■ Directions for this task: What lines of the listing below contain the word "sind"? Copy each of them out.

■ Provided data:
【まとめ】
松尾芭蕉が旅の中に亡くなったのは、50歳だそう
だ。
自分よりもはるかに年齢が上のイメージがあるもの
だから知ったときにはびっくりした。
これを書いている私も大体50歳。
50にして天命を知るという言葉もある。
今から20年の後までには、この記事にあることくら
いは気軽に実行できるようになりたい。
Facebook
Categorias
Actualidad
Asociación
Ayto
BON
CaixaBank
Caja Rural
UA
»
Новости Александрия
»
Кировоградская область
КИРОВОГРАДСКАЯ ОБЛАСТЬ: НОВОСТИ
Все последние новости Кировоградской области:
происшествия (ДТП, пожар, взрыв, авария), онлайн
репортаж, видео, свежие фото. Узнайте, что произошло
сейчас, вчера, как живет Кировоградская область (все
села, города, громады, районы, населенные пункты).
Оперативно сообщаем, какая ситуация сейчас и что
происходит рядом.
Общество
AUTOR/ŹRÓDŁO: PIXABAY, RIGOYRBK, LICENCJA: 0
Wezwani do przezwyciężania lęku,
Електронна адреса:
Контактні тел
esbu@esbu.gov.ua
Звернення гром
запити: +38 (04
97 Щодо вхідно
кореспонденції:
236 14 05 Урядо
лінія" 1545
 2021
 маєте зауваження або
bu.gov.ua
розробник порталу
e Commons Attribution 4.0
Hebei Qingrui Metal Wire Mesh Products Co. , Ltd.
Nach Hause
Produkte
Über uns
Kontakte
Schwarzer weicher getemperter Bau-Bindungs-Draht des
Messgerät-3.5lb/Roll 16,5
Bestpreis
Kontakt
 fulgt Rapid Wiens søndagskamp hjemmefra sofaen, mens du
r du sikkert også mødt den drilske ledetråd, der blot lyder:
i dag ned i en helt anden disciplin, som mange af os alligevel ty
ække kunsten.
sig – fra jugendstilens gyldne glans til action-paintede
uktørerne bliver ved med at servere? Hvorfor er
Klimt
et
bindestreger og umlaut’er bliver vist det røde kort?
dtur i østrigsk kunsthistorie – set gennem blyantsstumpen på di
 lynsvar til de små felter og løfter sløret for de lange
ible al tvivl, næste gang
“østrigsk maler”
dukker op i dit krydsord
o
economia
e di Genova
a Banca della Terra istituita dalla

--

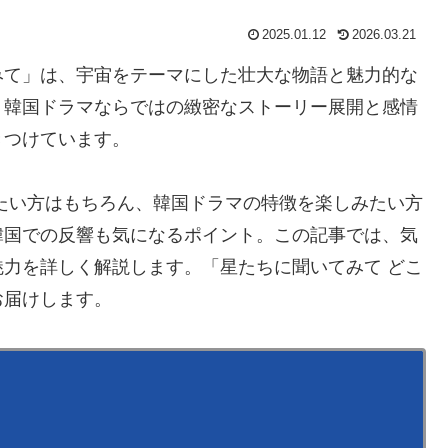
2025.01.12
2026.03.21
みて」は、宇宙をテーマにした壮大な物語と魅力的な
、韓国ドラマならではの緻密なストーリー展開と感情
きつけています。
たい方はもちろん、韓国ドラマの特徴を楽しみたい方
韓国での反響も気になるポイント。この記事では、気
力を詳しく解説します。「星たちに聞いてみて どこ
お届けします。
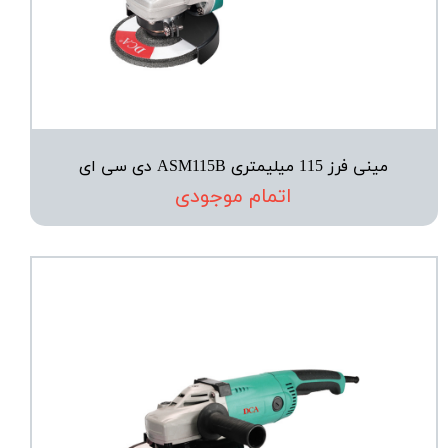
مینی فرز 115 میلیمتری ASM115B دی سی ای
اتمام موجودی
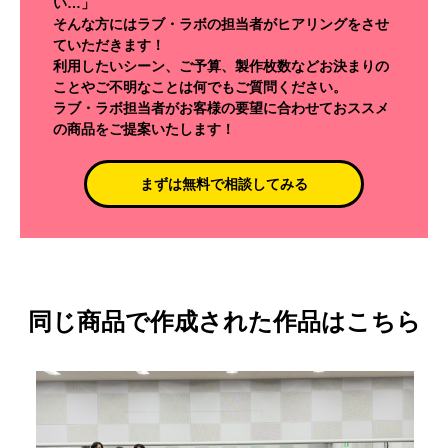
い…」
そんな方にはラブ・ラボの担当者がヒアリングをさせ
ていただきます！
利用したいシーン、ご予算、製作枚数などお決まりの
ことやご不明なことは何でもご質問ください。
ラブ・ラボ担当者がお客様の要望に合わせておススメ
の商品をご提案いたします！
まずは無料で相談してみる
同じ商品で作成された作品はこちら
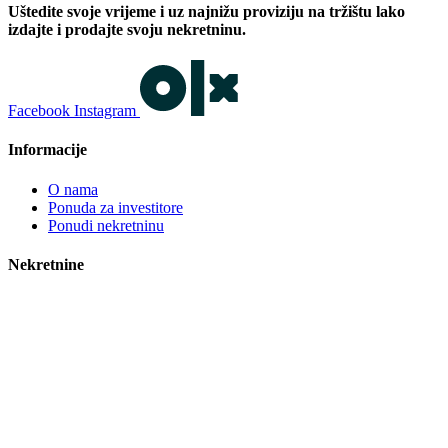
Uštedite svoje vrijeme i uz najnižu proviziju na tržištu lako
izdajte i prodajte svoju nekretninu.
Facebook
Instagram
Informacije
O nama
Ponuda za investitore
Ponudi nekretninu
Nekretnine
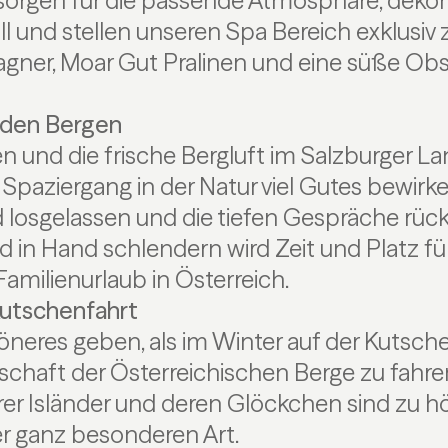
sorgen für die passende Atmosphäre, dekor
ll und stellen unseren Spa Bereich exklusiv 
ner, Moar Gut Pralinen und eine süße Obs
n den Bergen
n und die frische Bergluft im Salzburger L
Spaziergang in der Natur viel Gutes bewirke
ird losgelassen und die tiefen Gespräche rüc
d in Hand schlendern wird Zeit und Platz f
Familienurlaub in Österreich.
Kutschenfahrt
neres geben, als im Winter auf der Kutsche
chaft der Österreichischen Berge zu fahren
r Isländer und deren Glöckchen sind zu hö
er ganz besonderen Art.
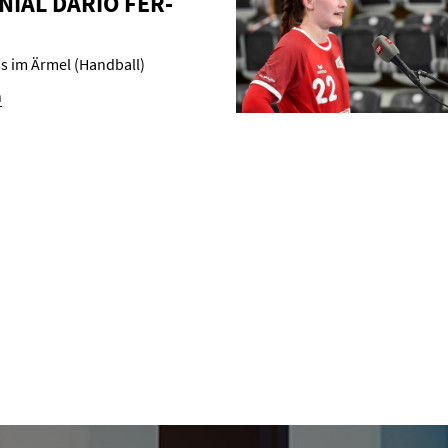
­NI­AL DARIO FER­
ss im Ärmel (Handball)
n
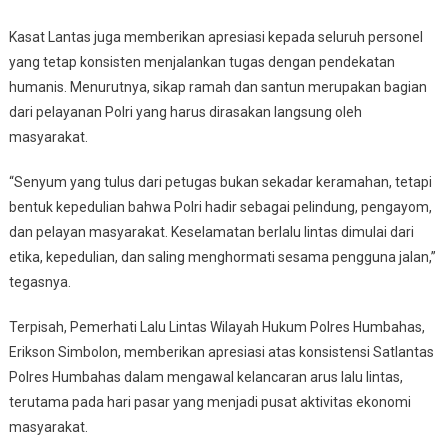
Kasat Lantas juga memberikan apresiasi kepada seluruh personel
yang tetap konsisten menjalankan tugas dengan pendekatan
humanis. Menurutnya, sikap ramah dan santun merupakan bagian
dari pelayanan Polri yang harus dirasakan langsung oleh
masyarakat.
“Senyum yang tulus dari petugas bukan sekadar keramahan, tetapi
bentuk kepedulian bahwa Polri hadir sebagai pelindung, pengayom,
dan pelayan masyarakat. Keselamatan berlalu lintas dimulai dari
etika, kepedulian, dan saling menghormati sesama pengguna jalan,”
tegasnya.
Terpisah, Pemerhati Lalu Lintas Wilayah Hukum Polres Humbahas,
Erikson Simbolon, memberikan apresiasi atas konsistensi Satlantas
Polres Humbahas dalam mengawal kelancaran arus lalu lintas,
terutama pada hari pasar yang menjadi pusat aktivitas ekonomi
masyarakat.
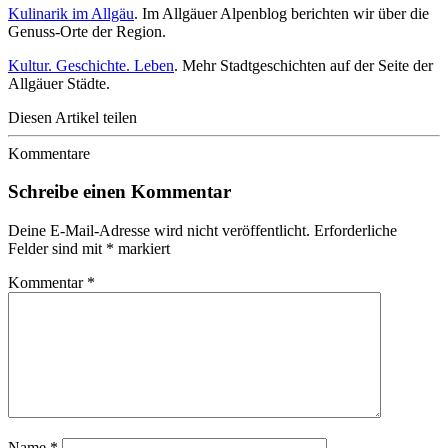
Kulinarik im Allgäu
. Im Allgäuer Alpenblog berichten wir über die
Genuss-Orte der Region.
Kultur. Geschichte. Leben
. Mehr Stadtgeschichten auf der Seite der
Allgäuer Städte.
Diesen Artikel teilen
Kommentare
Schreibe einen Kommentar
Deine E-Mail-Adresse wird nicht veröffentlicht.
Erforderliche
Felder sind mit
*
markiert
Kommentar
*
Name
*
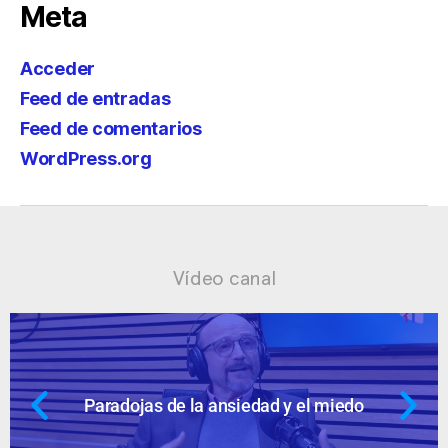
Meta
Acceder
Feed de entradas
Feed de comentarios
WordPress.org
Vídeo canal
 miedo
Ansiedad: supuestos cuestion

■ Solution below:
r Isländer und deren Glöckchen sind zu hö
Felder sind mit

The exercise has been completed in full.